So you only browse sites whose SSL cert was issued by Mozilla? Or do you trust the SSL root Store provided by Mozilla and your OS and, transitively, everyone they trust?
No, I do not trust the entire set of root authorities provided by Mozilla. I have disabled some of the certs. The entire PKI system - as currently implemented - is another abuse of trust. The user needs to be informed about the chain-of-trust that is currently vouching the website they are using. The user also needs an easy way to indicate who they trust and the scope/limits of their trust. A proper web of trust[1] can respect the user.
That you've disabled some of the Mozilla roots is laudable. However you're still trusting every other root to trust their intermediaries to trust their intermediaries and on and on to trust the people they issue certs to. This is fundamentally how the modern internet works. The same is true for DNS as SSL.
As for your solution: a web of trust is also transitive, unless your depth of trust is one. If your depth of trust is one, the only way you're productively browsing the internet is by doing TOFU for every single cert at which point I have other questions.

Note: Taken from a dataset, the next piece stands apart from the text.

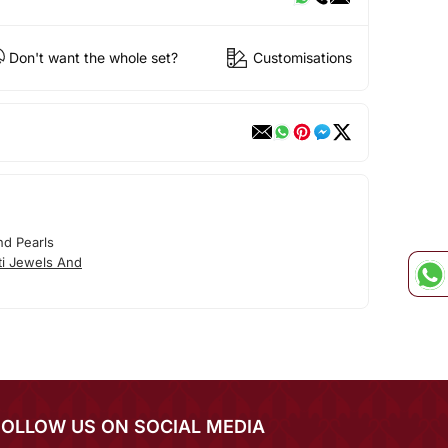
Don't want the whole set?
Customisations
nd Pearls
ti Jewels And
FOLLOW US ON SOCIAL MEDIA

You're completely missing the point; this isn't about technical protocols, nor is it about minimizing trust. I can choose to agree with Mozilla or a root CA[1]. Trusting intermediaries does not necessarily involve transitive trust. Someone that trusts Mozilla does not necessarily also trust a 3rd party simply because Mozilla trusts them. Mozilla cannot simply force anyone to trust a 3rd party by fiat, and attempting to do so (such as in the current situation) can easily be seen as a betrayal.
[1] re: root CAs and "trust the people they issue certs to" - that isn't how the current PKI system works. The CA is only vouching for the validity of a certificate. Trusting a CA's claims about the identify of the other end of a SSL connection is orthogonal to the trustworthiness of the 2nd party at the other side of the SSL socket.
SSL or not, websites are someone else's computer(s), they should not be trusted and you shouldn't be sending anymore personal data then necessary to use the service. My point is that the software on my computer should not betray me and it's relatively easy to tell if it could. If there's no code in the software to send data out then it's good to go, no one needed to write any code and no one needed to opt-in or opt-out.
So you only browse sites whose SSL cert was issued by Mozilla? Or do you trust the SSL root Store provided by Mozilla and your OS and, transitively, everyone they trust?